A large group of people dressed in warm weather clothing stand and sit along a beach as the cloudy jet trail of a launched rocket arcs through the sky.

It’s the golden age of spaceflight. Here’s where you can see a launch.

From Florida to California, space fans in the U.S. are making pilgrimages to a historic number of liftoffs.

Spaceflight enthusiasts gather for the May 2010 launch of the space shuttle Atlantis from Florida’s Kennedy Space Center.
Photograph by LSP1982/ISTOCK UNRELEASED

“You’re here for the launch?” Ted Ebbers asked me the night of April 19, 2023, when we met on the beach of South Padre Island, Texas. The answer was obvious: We both were killing time before the next day’s scheduled flight of the world’s most powerful rocket. A recently retired Canadian federal employee, Ebbers, 58, drove from his home in Toronto to SpaceX’s spaceport in Boca Chica to watch his first rocket launch. He made the 1,900-mile trip alone, sleeping overnight at rest stops inside his Tesla Model Y.

At dawn, Ebbers and I were among the thousands who had gathered to see the first test flight of the 33-engine Super Heavy booster as it carried its Starship upper stage, built by SpaceX to deliver payload and passengers to the moon and Mars. The crowd at Isla Blanca Park, on the island’s southern tip with the best view of the launchpad, was festive and diverse: college students in “Occupy Mars” T-shirts, snowbirds in Hawaiian shirts.

It’s the best time in U.S. history for the public to watch a space launch. There’s a steady stream of rockets rising from spaceports in Florida, California, and Virginia, and at each you’ll find gawkers.

(See all the world's active rocket launch sites.)

They’re enjoying firsthand what might be called a golden age of American spaceflight. During the George W. Bush administration, NASA started to shift from designing rockets and spacecraft to renting rides in ones created by private companies. This commercialization trend gained speed under the Obama, Trump, and Biden administrations.

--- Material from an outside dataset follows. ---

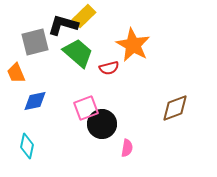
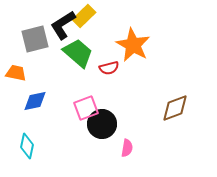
black L-shape: rotated 48 degrees counterclockwise
gray square: moved 3 px up
orange trapezoid: rotated 125 degrees clockwise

Ebbers watched his first launch as dozens of engines on Starship’s booster ignited at 8:33 a.m. on April 20. “We saw the rocket beginning to lift,” he says. But the booster exhaust blasted huge chunks of concrete from the launchpad, suspected of damaging some engines (and three others failed to ignite at liftoff). The 394-foot-tall rocket staggered through the sky as it climbed above 120,000 feet. After nearly four minutes of flight, Starship and its booster self-destructed, never even having had the chance to separate stages.

“It didn’t matter,” Ebbers said of the untimely end. “The spacecraft flew, and we all got to see it.” He may be a first-timer, but no launch tourist could state their creed any better.

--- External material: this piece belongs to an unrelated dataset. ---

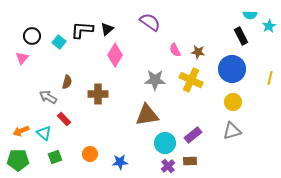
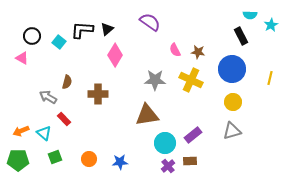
cyan star: moved 2 px right, 1 px up
pink triangle: rotated 40 degrees counterclockwise
orange circle: moved 1 px left, 5 px down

Here’s where to go to see U.S. rocket launches yourself. 

Vandenberg, California

Seasoned rocket chasers know to head to Vandenberg Space Force Base. Here, Space Launch Delta 30 manages operations for United Launch Alliance send-offs of secret government payloads, Air Force intercontinental ballistic missile tests, and SpaceX commercial flights.

Wallops Island, Virginia 

Watching 139-foot-tall Antares rockets rise from the Mid-Atlantic Regional Spaceport (yes, MARS) to bring cargo to the International Space Station has become a periodic bonus of beach vacations here. This spaceport is near quaint Chincoteague Island, known for its national seashore, local saltwater taffy, and island-hopping wild horses.

Merritt Island, Florida 

About 100,000 people thronged to the area around Florida’s Kennedy Space Center last year for the launch of an Orion capsule that circled the moon—with no passengers on board. KSC’s big events will be the moon-bound Artemis crew launches; the first is scheduled for November 2024.

Boca Chica, Texas 

Compared with other spaceports, there’s a higher chance of a scrub—a launch cancellation due to weather or technical glitches—at SpaceX’s Starbase in Boca Chica. Its purpose is the construction and testing of new hardware. The trial and error brings uncertainties. Prudent space-launch tourists pad their itineraries to account for scrubs. Plan to be away for extra days, and fill downtime with activities that are flexible enough to shift dates.

This story appears in the October 2023 issue of National Geographic magazine.